Three months into the new administration, Fox News has emerged as the leading cable news network, by far, in terms of overall viewership. It’s been enough to lure back a whole host of previously Fox-skeptical advertisers, according to a recent Financial Times analysis.

In the Foxhole

Fox News’ dominance is undeniable. The network has averaged 3 million viewers during its primetime programming this year, up roughly 50% from a year ago and demolishing the roughly 1.1 million and 553,000 average primetime viewership earned by rivals MSNBC and CNN, respectively. Scratch that. Fox News has had such a strong year, its real rivals aren’t the fellow cable news networks — it’s claimed the 861 top cable news broadcasts since the end of the election, according to an AdWeek analysis of Nielsen data — but the broadcast networks like CBS and NBC. And in the period between Inauguration Day and March 10, Fox actually drew more primetime viewers than either free network player, according to the FT.

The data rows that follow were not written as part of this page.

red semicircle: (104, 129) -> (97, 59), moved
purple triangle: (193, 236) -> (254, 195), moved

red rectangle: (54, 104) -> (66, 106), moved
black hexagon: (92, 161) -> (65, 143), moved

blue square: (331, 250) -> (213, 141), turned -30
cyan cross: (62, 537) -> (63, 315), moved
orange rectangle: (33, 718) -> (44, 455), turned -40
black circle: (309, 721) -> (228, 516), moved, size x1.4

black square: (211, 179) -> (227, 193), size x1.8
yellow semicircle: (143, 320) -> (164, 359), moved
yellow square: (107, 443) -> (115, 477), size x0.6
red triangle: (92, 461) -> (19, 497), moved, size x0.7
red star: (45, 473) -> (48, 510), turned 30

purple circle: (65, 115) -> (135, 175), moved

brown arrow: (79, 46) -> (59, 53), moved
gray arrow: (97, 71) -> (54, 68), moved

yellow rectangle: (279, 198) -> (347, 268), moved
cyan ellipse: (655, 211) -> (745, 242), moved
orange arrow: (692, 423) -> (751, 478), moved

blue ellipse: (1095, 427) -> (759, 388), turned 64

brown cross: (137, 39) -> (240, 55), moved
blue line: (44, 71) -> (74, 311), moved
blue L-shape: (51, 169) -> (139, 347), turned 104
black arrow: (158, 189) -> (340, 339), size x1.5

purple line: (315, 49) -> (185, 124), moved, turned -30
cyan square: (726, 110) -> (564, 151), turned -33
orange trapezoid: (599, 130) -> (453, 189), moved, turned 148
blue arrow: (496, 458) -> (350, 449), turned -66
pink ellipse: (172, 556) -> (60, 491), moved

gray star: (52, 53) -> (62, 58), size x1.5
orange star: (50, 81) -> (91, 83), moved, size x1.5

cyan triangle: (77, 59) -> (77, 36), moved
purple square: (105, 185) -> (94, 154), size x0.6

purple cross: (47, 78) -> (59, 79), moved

Which makes it no surprise that advertisers are ready to hop back into the Foxhole:

  • Since the election, the conservative news channel has scored 125 new blue-chip advertising sponsors. Meanwhile, companies such as Netflix, Amazon, and JPMorgan have returned to running ads on Fox airwaves for the first time in two years.
  • “The landscape has changed dramatically,” Jeff Collins, president of Fox ad sales, told the FT. “In today’s fragmented landscape, this audience is hard to ignore,” adding that the network has seen an unusual increase in viewership since the election, which has tended to mark a peak in previous cycles.

Streamlined: Suffice to say, Fox is one of the few players still experiencing considerable growth in the cable industry. But it has its eyes on the future as well. The company plans to launch a yet-to-be-named streaming service by the end of the year, and in late February, it hired Apple TV+ veteran Pete Distad to run it. While details are scarce, it would appear to be a direct competitor to streaming services like Netflix and Disney+, and would exist simultaneously with Fox Nation, the news-focused streaming service, and Tubi, the free ad-supported streaming service Fox already operates. And you thought the streaming wars were over.